Items from a data source
=== Begin Enclosure ===

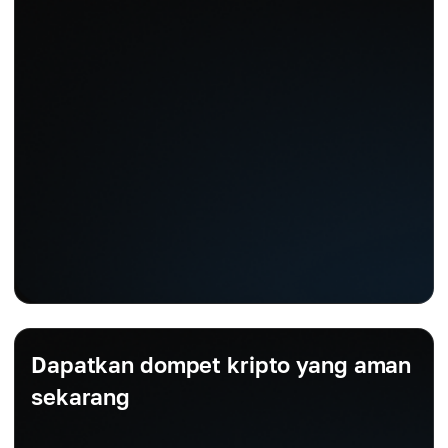
Dapatkan dompet kripto yang aman
sekarang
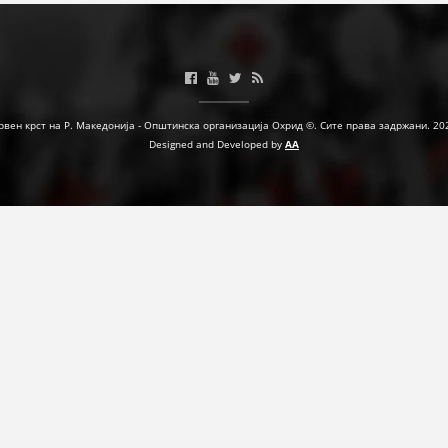
ЗНАЧЕЊЕ НА СЛУЖБАТА ЗА БАРАЊЕ
ФОРМУЛАРИ ЗА БАРАЊА
ЗДРАВСТВЕНО ПРЕВЕНТИВНА ДЕЈНОСТ
рвен крст на Р. Македонија - Општинска организација Охрид ©. Сите права задржани. 20
Designed and Developed by
AA
ПРВА ПОМОШ
КРВОДАРИТЕЛСТВО
ИНФОРМАЦИИ ЗА БОЛЕСТИ
МЕНАЏМЕНТ НА ВОЛОНТЕРИ
ЗА НАС
ДЕЈСТВУВАЊЕ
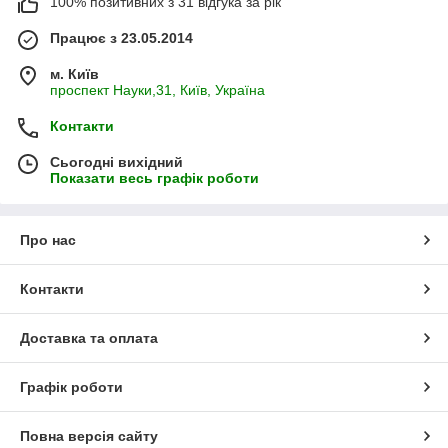
100% позитивних з 31 відгука за рік
Працює з 23.05.2014
м. Київ
проспект Науки,31, Київ, Україна
Контакти
Сьогодні вихідний
Показати весь графік роботи
Про нас
Контакти
Доставка та оплата
Графік роботи
Повна версія сайту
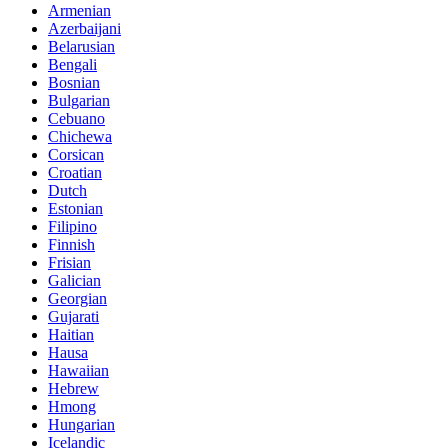
Armenian
Azerbaijani
Belarusian
Bengali
Bosnian
Bulgarian
Cebuano
Chichewa
Corsican
Croatian
Dutch
Estonian
Filipino
Finnish
Frisian
Galician
Georgian
Gujarati
Haitian
Hausa
Hawaiian
Hebrew
Hmong
Hungarian
Icelandic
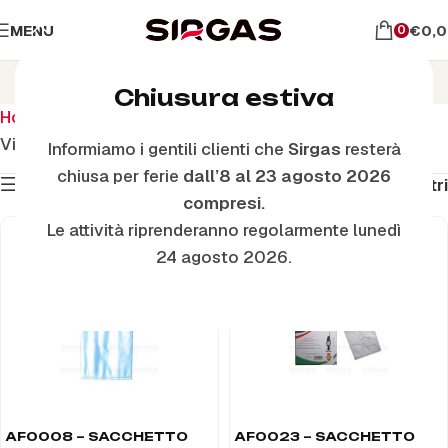
MENU
€
0,
0
VK140-VK150
Chiusura estiva
Home
Ricambi Folletto
VK140-VK150
Visualizzazione di 1-48 di 65 risultati
Informiamo i gentili clienti che
Sirgas
resterà
chiusa per ferie
dall’8 al 23 agosto 2026
Mostra filtri
Filtri
compresi.
Le attività riprenderanno regolarmente lunedì
24 agosto 2026.
AF0008 – SACCHETTO
AF0023 – SACCHETTO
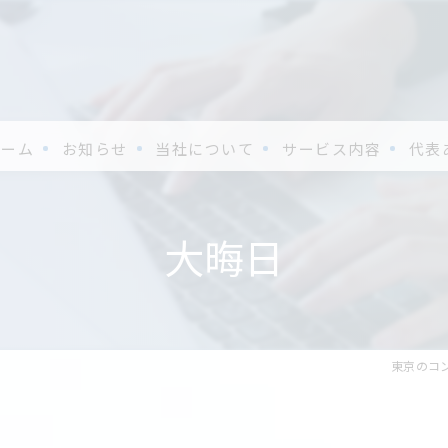
ホーム
お知らせ
当社について
サービス内容
代表
大晦日
東京のコ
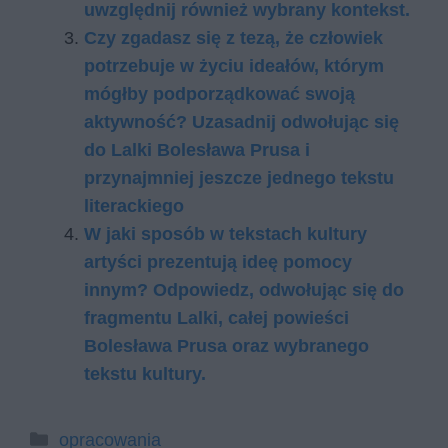
uwzględnij również wybrany kontekst.
Czy zgadasz się z tezą, że człowiek
potrzebuje w życiu ideałów, którym
mógłby podporządkować swoją
aktywność? Uzasadnij odwołując się
do Lalki Bolesława Prusa i
przynajmniej jeszcze jednego tekstu
literackiego
W jaki sposób w tekstach kultury
artyści prezentują ideę pomocy
innym? Odpowiedz, odwołując się do
fragmentu Lalki, całej powieści
Bolesława Prusa oraz wybranego
tekstu kultury.
Kategorie
opracowania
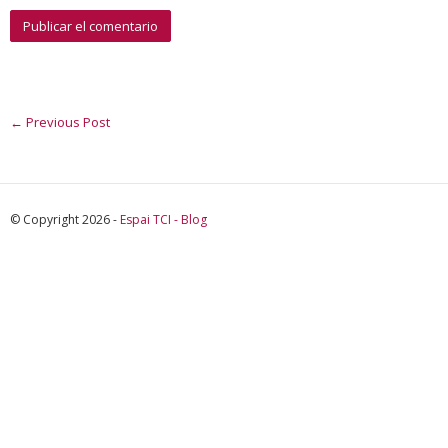
←
Previous Post
© Copyright 2026 -
Espai TCI - Blog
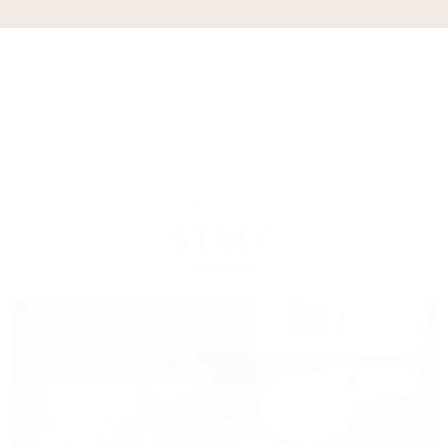
スタッフ
STAFF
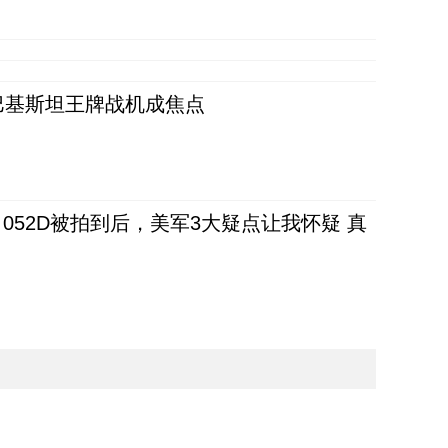
 巴基斯坦王牌战机成焦点
52D被拍到后，美军3大疑点让我怀疑 真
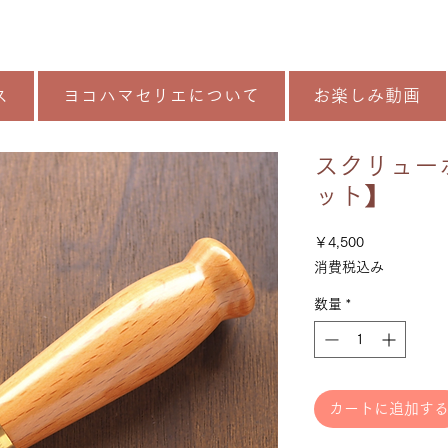
ス
ヨコハマセリエについて
お楽しみ動画
スクリュー
ット】
価
￥4,500
格
消費税込み
数量
*
カートに追加す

=== End Enclosure ===

Work instruction:
Which of the lines above contain "Prusa"? Return them all.

Result:
do Lalki Bolesława Prusa i
Bolesława Prusa oraz wybranego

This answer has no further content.